PETTY, Edmund (c.1621-61), of Chipping Wycombe, Bucks.

Published in The History of Parliament: the House of Commons 1660-1690, ed. B.D. Henning, 1983
Available from Boydell and Brewer

Constituency

Dates

Family and Education

b. c.1621, 1st s. of Maximilian Petty of Thame, Oxon. by 1st w. Elizabeth, da. of Robert Waller of Beaconsfield, Bucks., wid. of John Maney of Staplehurst, Kent. educ. Oriel, Oxf. matric. 22 Jan. 1636, aged 15; L. Inn 1637, called 1644. m. Frances, 1s. 3da. suc. fa. 1639.1

Offices Held

Recorder, Chipping Wycombe by 1651-d.; j.p. Bucks. 1652-July 1660, Dec. 1660-d., commr. for assessment 1652, 1657, Jan. 1660-d., militia 1659, Mar. 1660.2

Biography

Petty’s ancestors were Oxfordshire yeomen living at Tetsworth by the early 16th century. His great-grandfather was granted a coat of arms in 1570 and the family augmented its estates by acquiring exmonastic property in Oxfordshire. Like his father, who represented Westbury in 1628, Petty became a lawyer. He was probably an Independent, holding local office during the Interregnum, and he was nominated, perhaps by Thomas Scott, as one of the commissioners for the government of Scotland shortly before the return of the secluded Members.
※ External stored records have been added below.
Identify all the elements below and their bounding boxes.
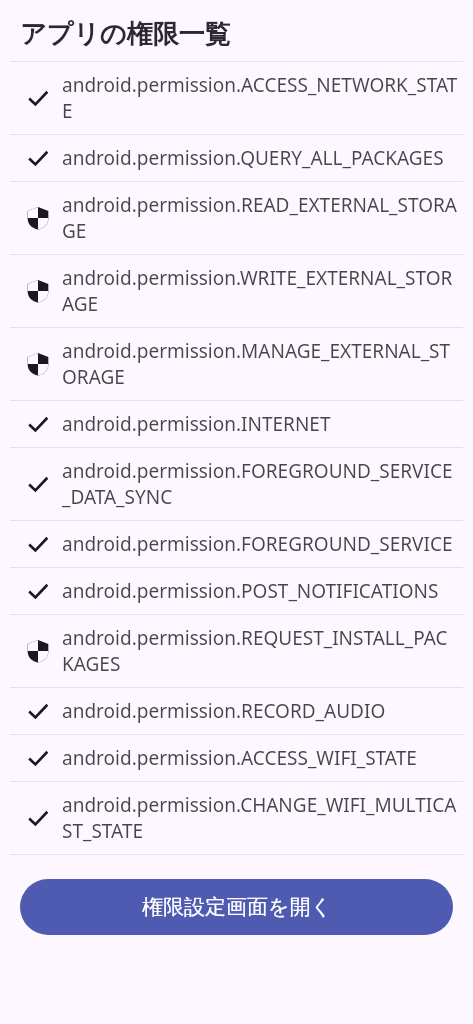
button[interactable]: Granted <box>0 62 473 134</box>
other: Granted <box>25 85 51 111</box>
staticText: android.permission.MANAGE_EXTERNAL_STORA… <box>62 338 459 390</box>
staticText: android.permission.FOREGROUND_SERVICE_DA… <box>62 458 459 510</box>
other: Dangerous permission <box>26 639 50 663</box>
other: Granted <box>25 531 51 557</box>
staticText: android.permission.ACCESS_NETWORK_STATE <box>62 72 459 124</box>
staticText: 権限設定画面を開く <box>142 894 332 920</box>
staticText: android.permission.QUERY_ALL_PACKAGES <box>62 145 459 171</box>
button[interactable]: Granted <box>0 735 473 781</box>
button[interactable]: Granted <box>0 448 473 520</box>
button[interactable]: Dangerous permission <box>0 182 473 254</box>
other: Granted <box>25 578 51 604</box>
other: Granted <box>25 745 51 771</box>
staticText: android.permission.RECORD_AUDIO <box>62 698 459 724</box>
button[interactable]: Dangerous permission <box>0 328 473 400</box>
staticText: android.permission.READ_EXTERNAL_STORAGE <box>62 192 459 244</box>
other: Granted <box>25 411 51 437</box>
staticText: android.permission.CHANGE_WIFI_MULTICAST… <box>62 792 459 844</box>
button[interactable]: 権限設定画面を開く <box>20 879 453 935</box>
button[interactable]: Dangerous permission <box>0 255 473 327</box>
staticText: android.permission.FOREGROUND_SERVICE <box>62 531 459 557</box>
button[interactable]: Granted <box>0 521 473 567</box>
other: Granted <box>25 805 51 831</box>
button[interactable]: Dangerous permission <box>0 615 473 687</box>
other: Dangerous permission <box>26 279 50 303</box>
button[interactable]: Granted <box>0 401 473 447</box>
staticText: android.permission.REQUEST_INSTALL_PACKA… <box>62 625 459 677</box>
button[interactable]: Granted <box>0 568 473 614</box>
button[interactable]: Granted <box>0 782 473 854</box>
other: Dangerous permission <box>26 352 50 376</box>
button[interactable]: Granted <box>0 135 473 181</box>
staticText: android.permission.WRITE_EXTERNAL_STORAG… <box>62 265 459 317</box>
other: Dangerous permission <box>26 206 50 230</box>
other: Granted <box>25 471 51 497</box>
staticText: android.permission.ACCESS_WIFI_STATE <box>62 745 459 771</box>
staticText: アプリの権限一覧 <box>20 18 231 51</box>
staticText: android.permission.INTERNET <box>62 411 459 437</box>
other: Granted <box>25 145 51 171</box>
other: Granted <box>25 698 51 724</box>
button[interactable]: Granted <box>0 688 473 734</box>
staticText: android.permission.POST_NOTIFICATIONS <box>62 578 459 604</box>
Nevertheless, he was returned for Wycombe on the corporation interest at the general election of 1660. There was a double return, but he apparently took his seat at once, and was entrusted by Lord Wharton with the management of seven other Members of the Convention, all but two of whom sat for Buckinghamshire constituencies. An inactive Member, he was appointed solely to the committee for the supplementary poll bill, and spoke only once, when he intervened on behalf of Sir Arthur Hesilrige because George Monck had promised that his life should be spared. Wharton sent Petty a copy of the case for modified episcopacy with objections and answers, and relied on him as a manager for the Cavalier Parliament, but he was not re-elected. He died on 16 Dec. 1661 and was buried at Chipping Wycombe, the last of his family to sit in Parliament.3

Ref Volumes: 1660-1690

Authors: M. W. Helms / Leonard Naylor / Geoffrey Jaggar

Notes

  • 1. F. G. Lee, Church of Thame, 217-20; Misc. Gen. et Her. (ser. 5, ix), 119; PCC 9 Laud.
  • 2. First Wycombe Ledger Bk. (Bucks. Rec. Soc. xi), 144, 167.
  • 3. Lee, 215-16; VCH Oxon. vii. 150, 153; HMC Popham, 146; Old Parl Hist. xxii. 444; Lee, 219.